Sept. 11 Was No Republican Conspiracy

But Bush team is milking terror war for all it's worth

by Andrew Greeley
The Chicago Sun-Times
February 8, 2002

 


In the months after the Pearl Harbor attack, the Republicans fashioned a theory to blame President Franklin Roosevelt, for whom they had a hatred that makes their descendants' hatred for President Bill Clinton look like deep affection. Roosevelt knew the attack was coming, they argued, and did nothing to alert the commanders in the Pacific. He wanted a disaster because he knew that the American people would need motivation to enter a war on England's side.
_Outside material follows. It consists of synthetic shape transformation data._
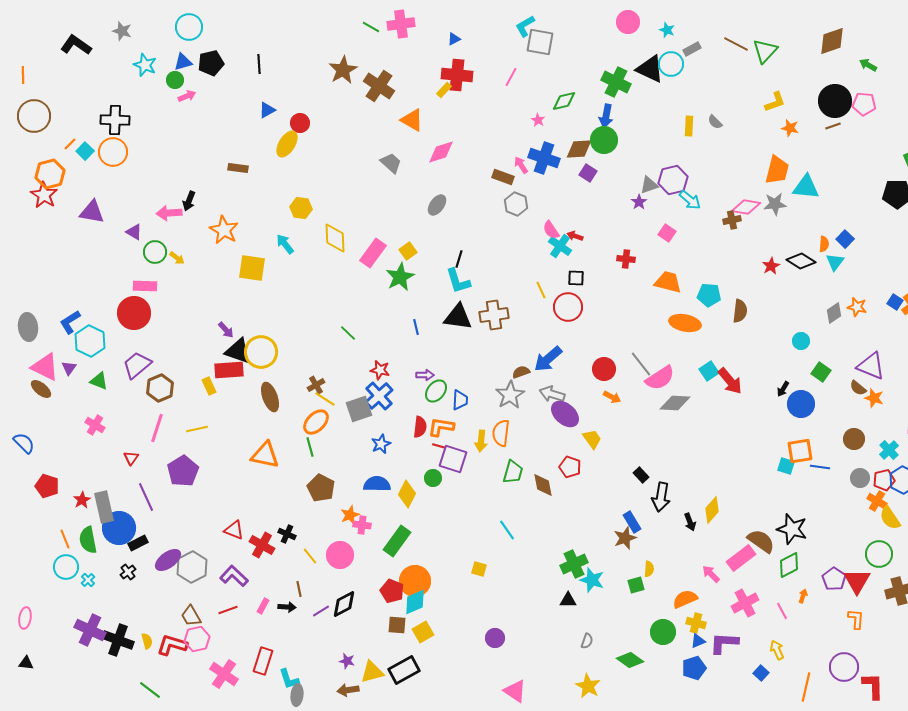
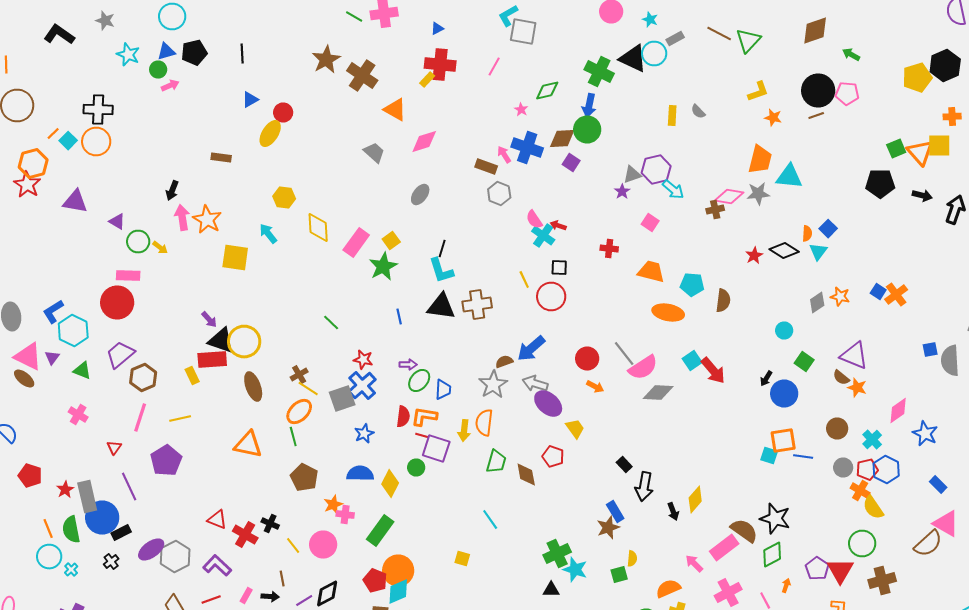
pink arrow: (169, 213) -> (182, 218), moved, turned 85

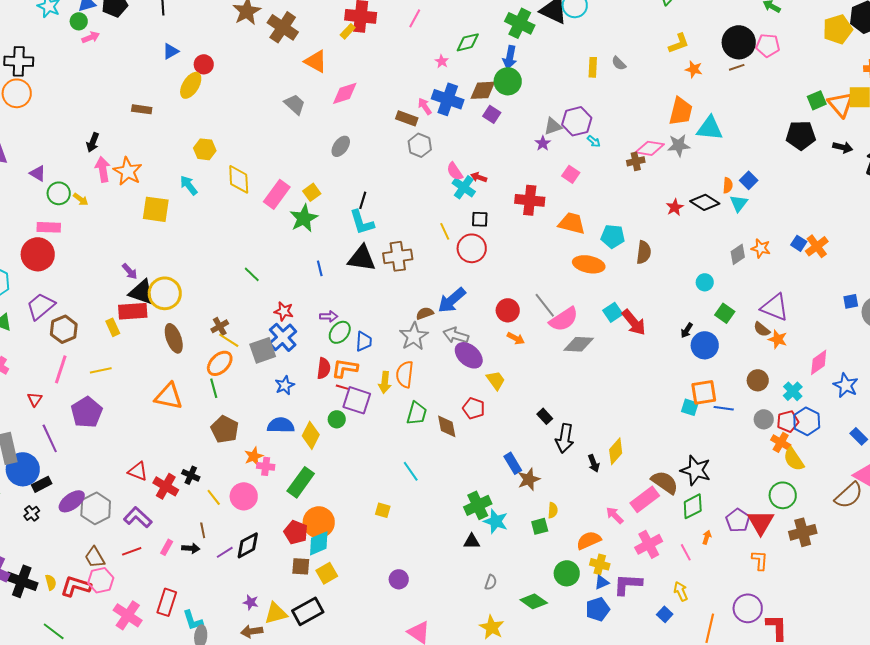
cyan arrow: (673, 190) -> (594, 141), size x0.6
red cross: (609, 248) -> (530, 200), size x1.6
blue rectangle: (615, 512) -> (513, 463), moved

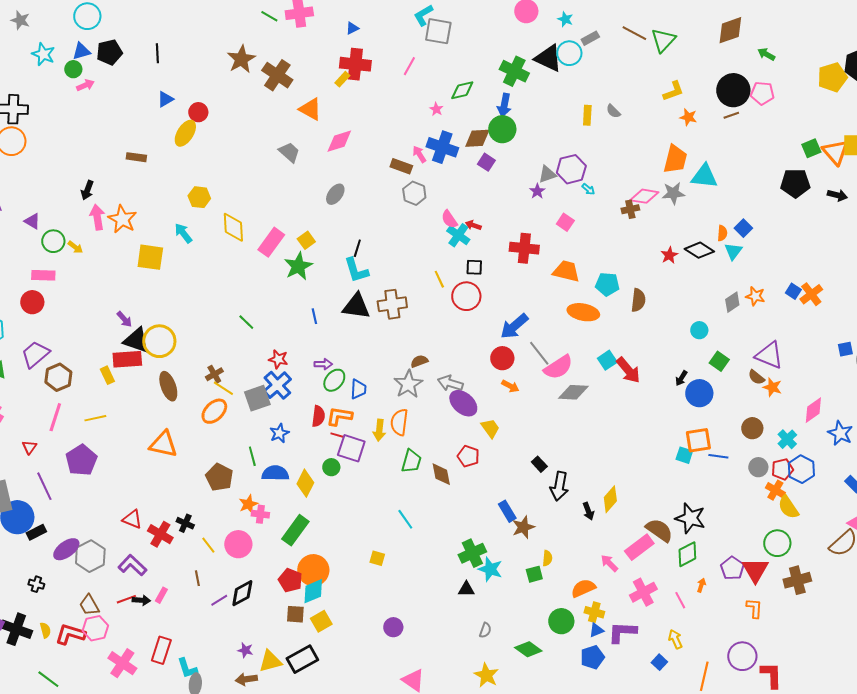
red circle: (38, 254) -> (32, 302), size x0.7
blue arrow: (452, 300) -> (514, 326), moved
green line: (214, 388) -> (252, 456), moved
black cross: (32, 513) -> (36, 584), moved, turned -35
black arrow: (191, 548) -> (141, 600), moved

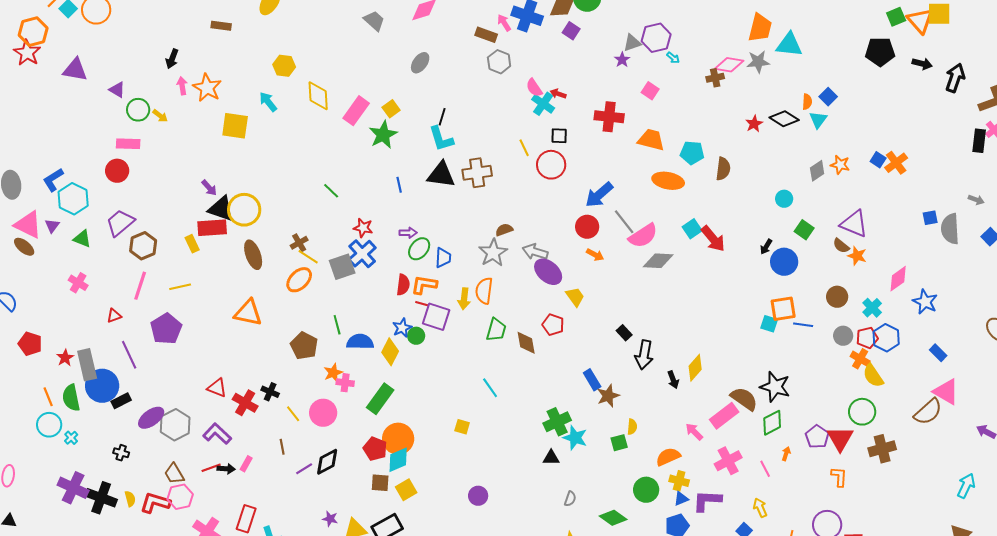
pink arrow: (97, 217) -> (182, 86), size x0.7
blue star: (279, 433) -> (402, 328), moved
red triangle: (29, 447) -> (114, 316), turned 35

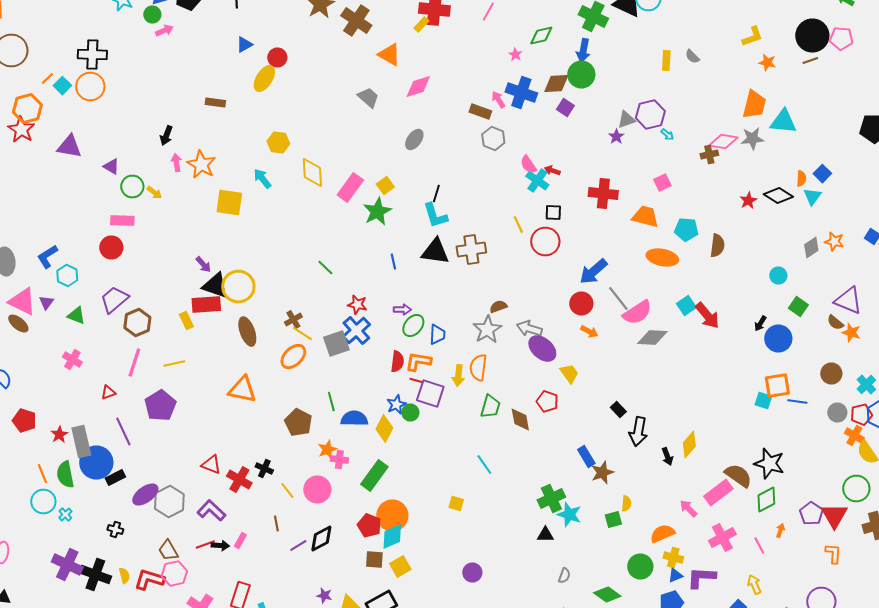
pink square: (650, 91) -> (662, 182), moved, turned 30
cyan hexagon: (73, 199) -> (67, 276), size x0.7

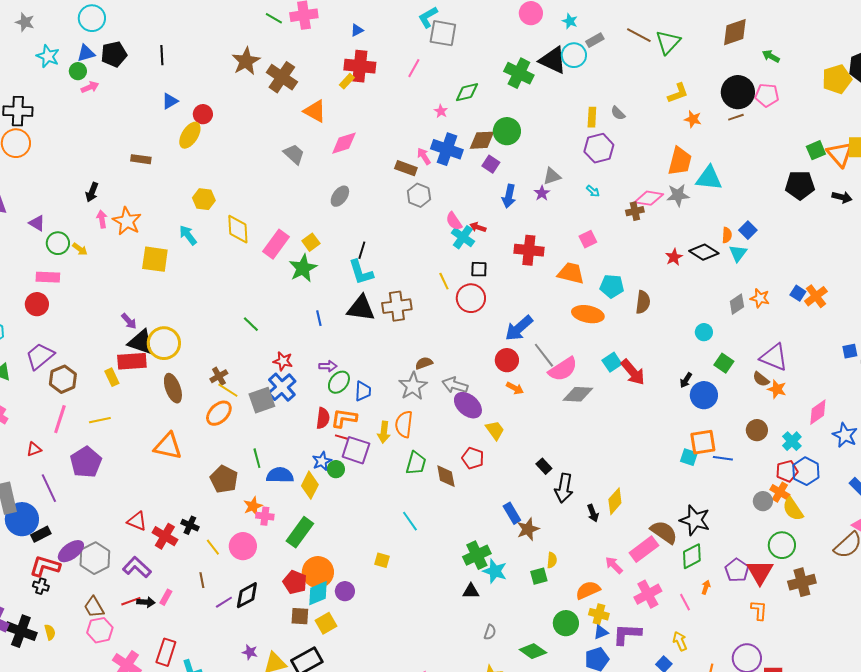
blue arrow: (583, 50) -> (509, 196), moved
purple hexagon: (650, 114) -> (599, 148), moved
gray circle: (837, 412) -> (763, 501), moved
purple circle: (472, 572) -> (345, 591), moved
red L-shape: (149, 580) -> (45, 566), moved

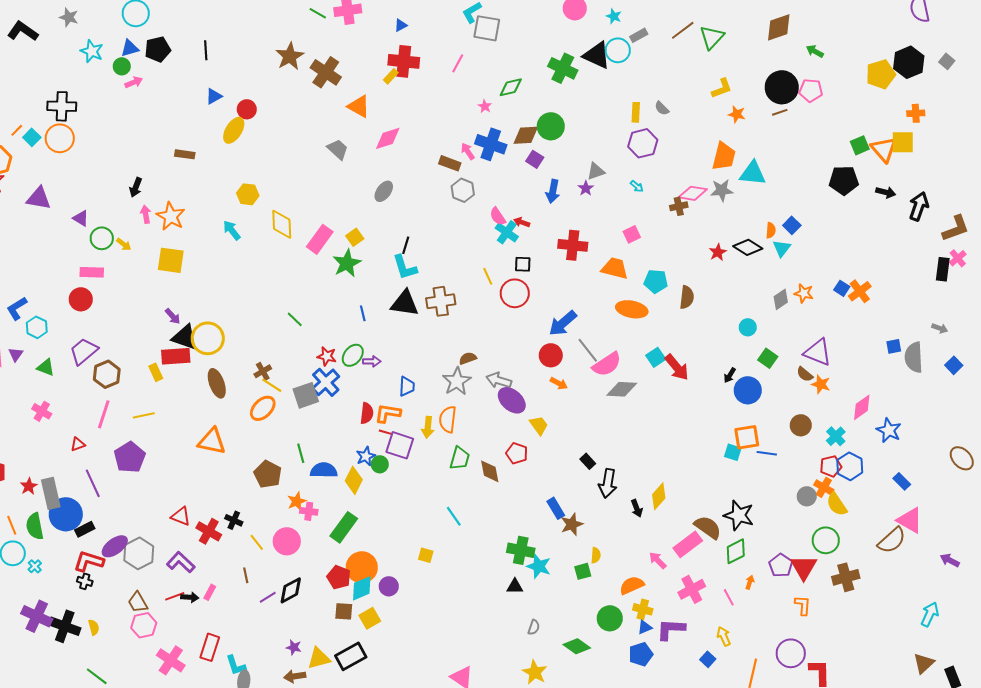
brown line: (639, 35) -> (683, 30), turned -65
yellow square: (155, 259) -> (171, 260), moved
green ellipse: (339, 382) -> (353, 355), moved
green cross: (477, 555) -> (521, 550), turned 36

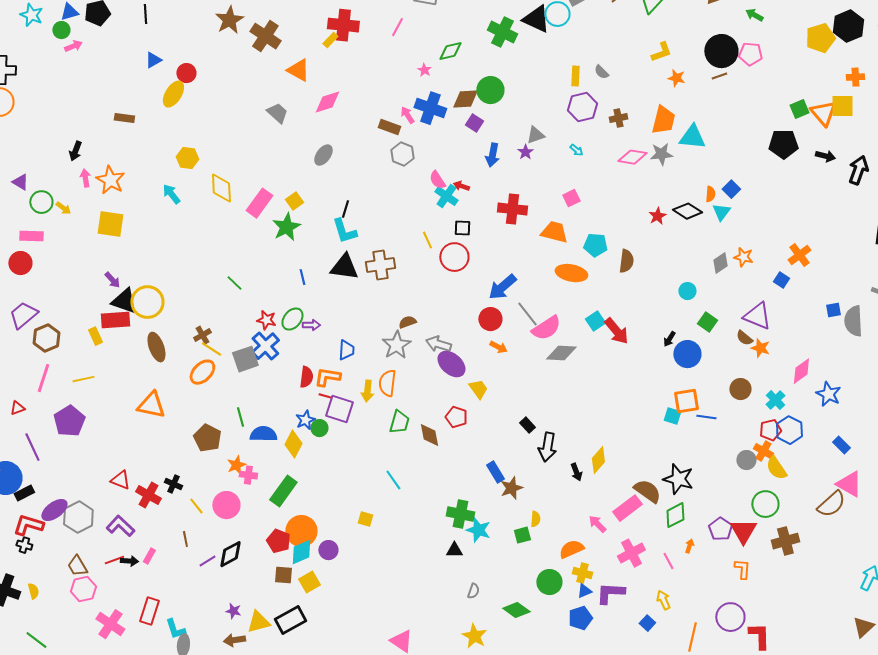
brown cross: (679, 206) -> (618, 118), moved
blue square: (842, 288) -> (781, 280), moved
Most historians, acknowledging the bureaucratic incompetence that made the surprise attack the success it was, reject this conspiracy theory. They point out that what brought us into the European war was not the attack on Pearl Harbor but Hitler's subsequent declaration of war on the United States, one of the Fuhrer's worst mistakes. If he had not declared war, then the United States would have had to concentrate on the Pacific, and England would have been in far worse danger. Many history books omit this critical truth. Those Republicans who promote the theory blaming Roosevelt, even to this day, omit the other fact that their hero Douglas MacArthur, knowing of the attack in Hawaii, had his planes all neatly lined up at Clark Field for Japanese attackers 12 hours later.
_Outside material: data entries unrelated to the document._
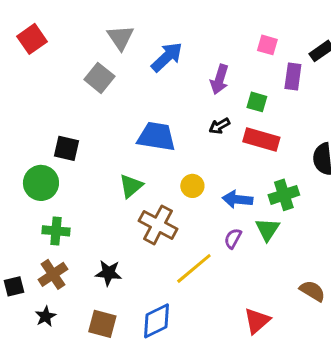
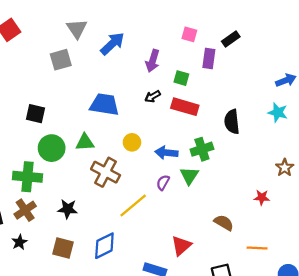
gray square: (99, 78) -> (61, 60), turned 35
green circle: (41, 183) -> (52, 148), moved
green triangle: (131, 186) -> (85, 142), turned 36
green cross: (56, 231) -> (27, 177), size x1.4

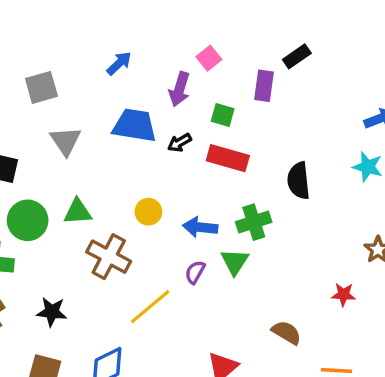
gray triangle: (77, 29) -> (66, 141), moved
pink square: (189, 34) -> (209, 58), moved, turned 35
blue arrow: (112, 44) -> (119, 63), size x0.7
blue trapezoid: (104, 104) -> (135, 125), moved

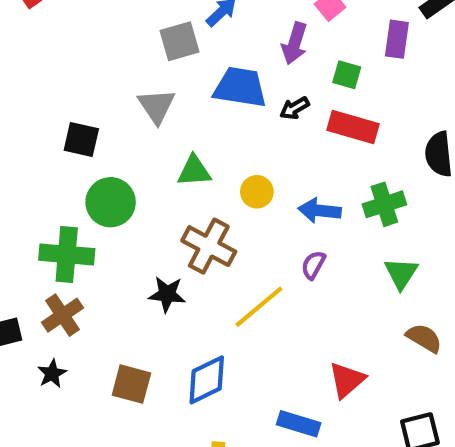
gray square: (41, 87) -> (180, 41), moved
green triangle: (78, 212) -> (194, 171), moved
green triangle: (235, 262) -> (401, 273), moved
black star: (52, 312) -> (167, 294), moved

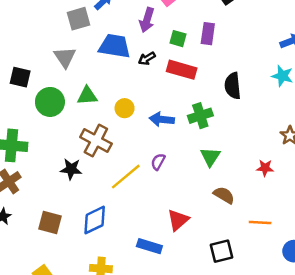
purple rectangle: (397, 39) -> (208, 34), moved
green circle: (111, 202) -> (50, 102), moved
purple semicircle: (313, 265) -> (158, 162), moved

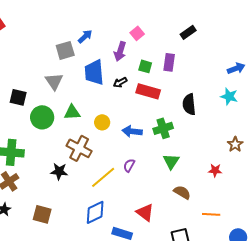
blue trapezoid: (115, 46) -> (94, 72), turned -104
blue diamond: (95, 220) -> (95, 212), moved
red triangle: (178, 220) -> (145, 212), turned -42

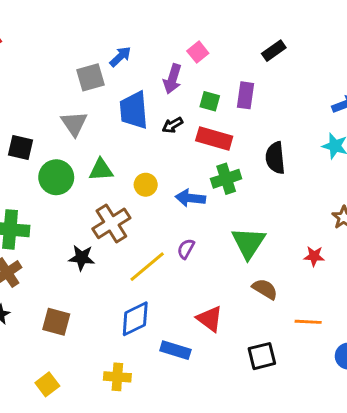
green cross: (163, 128) -> (226, 179), moved
brown cross: (79, 148) -> (111, 223), turned 30
green triangle: (171, 161) -> (248, 243), size x1.4

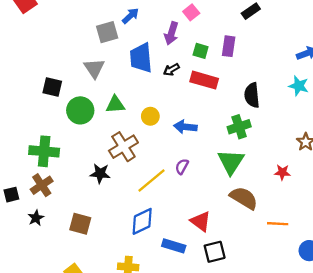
green cross: (226, 179) -> (239, 127), moved
brown semicircle: (265, 289) -> (244, 198), size x1.4
black square: (262, 356) -> (215, 252), moved

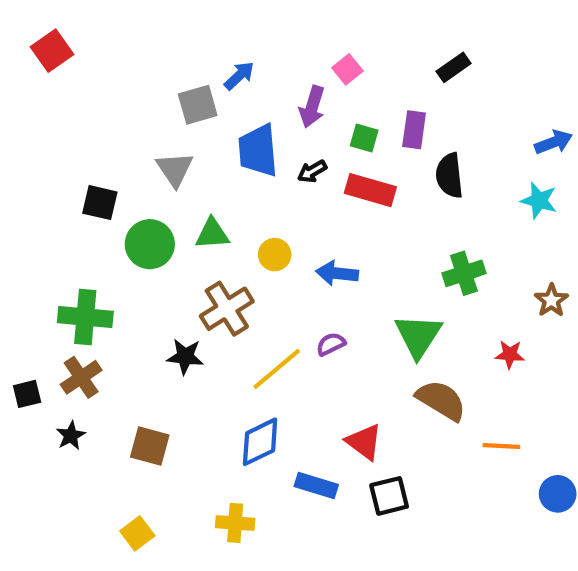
black semicircle: (252, 95) -> (449, 175), moved
green cross: (239, 127) -> (464, 273), moved
purple semicircle: (182, 166) -> (331, 344), turned 35

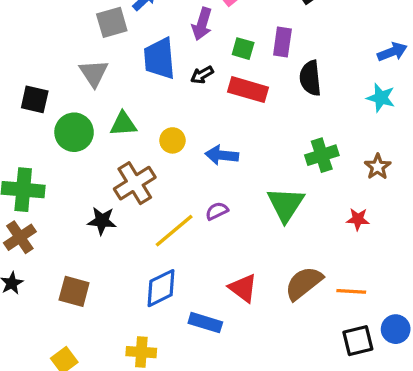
brown star: (551, 300) -> (378, 167), moved
brown semicircle: (441, 400) -> (304, 283), moved, turned -69
black square: (389, 496) -> (358, 341), moved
Now, a similar conspiracy theory is emerging in left-wing e-mail postings. The people around Bush, they say, knew the attack was coming and let it happen because that would make Bush a popular wartime president. There were plenty of warnings, they say. The British, the Germans, the Russians all told us what might happen. The FBI in Minneapolis warned of Arabs wanting to learn to fly planes without bothering to know how to take off or land. The FBI was warned by the flight school that planes could be used as bombs. Using the same logic as the Pearl Harbor conspiracy theory, Washington must have known what would happen. Why didn't they stop it?

I don't believe this stuff any more than I believed the Pearl Harbor conspiracy theories. Roosevelt was not about to sacrifice the Pacific fleet to get us into a war. Bush was not about to sacrifice several thousand lives to increase his ratings. One has to be really sick to believe such things. The people around Bush might be mean enough to steal an election, but they are not, no more than Roosevelt's aides long ago, monsters. In both cases there were plenty of warnings and lots of bureaucratic incompetence. Stupidity explains a lot more than conspiracy.
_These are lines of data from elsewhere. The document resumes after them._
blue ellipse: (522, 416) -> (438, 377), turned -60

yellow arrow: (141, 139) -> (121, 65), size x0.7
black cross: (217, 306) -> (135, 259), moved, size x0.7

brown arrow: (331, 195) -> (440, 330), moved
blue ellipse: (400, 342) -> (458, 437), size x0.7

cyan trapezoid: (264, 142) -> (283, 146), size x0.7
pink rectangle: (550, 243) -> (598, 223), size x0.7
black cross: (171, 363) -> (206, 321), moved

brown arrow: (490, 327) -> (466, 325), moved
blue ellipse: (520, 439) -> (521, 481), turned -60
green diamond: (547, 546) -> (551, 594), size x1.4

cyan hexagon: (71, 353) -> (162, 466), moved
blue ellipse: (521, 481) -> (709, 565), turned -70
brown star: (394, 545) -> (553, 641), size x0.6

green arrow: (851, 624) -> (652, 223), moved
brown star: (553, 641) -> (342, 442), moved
That said, it is also true that the president and his staff and allies are using the World Trade Center disaster to push their right-wing agenda. To fight terrorists, the United States must transfer more of the national wealth to the rich, erode the Bill of Rights, permit the president to hide his documents, elect Republicans to Congress in the fall and not investigate the connections between the White House and the Enron stench. Anyone who questions aspects of the so-called war on terrorism is as bad as the terrorists themselves. Americans must support their president, right or wrong. Then go sing "God Bless America."

Bush's bellicose State of the Union speech is a perfect example of using terrorism as a technique for demanding support for his whole agenda. Unless North Korea, Iran and Iraq shape up, we'll go after them, too. Loud applause from Congress and from the American people still in the grip of war fever. Nuke 'em all.

When other countries expressed some concern about these threats, the president--on a tour to stir up more war fever--warned the rest of the world that it had better shape up, too, and decide whether it is on our side or on the other side.

The difficulty with this approach is it can have only a short-term payoff, absent any more terrorist attacks (the prospect of which seems to delight the secretary of defense). If the struggle to reduce terrorism must be a long-term effort, and there's no reason to think it will not be, the country needs something more than injections of jingoistic fever. It needs more and better intelligence of the sort that would have taken seriously the Minneapolis warning, as well as a calm and rational population. Such a style, however, will not elect a Republican Congress in November.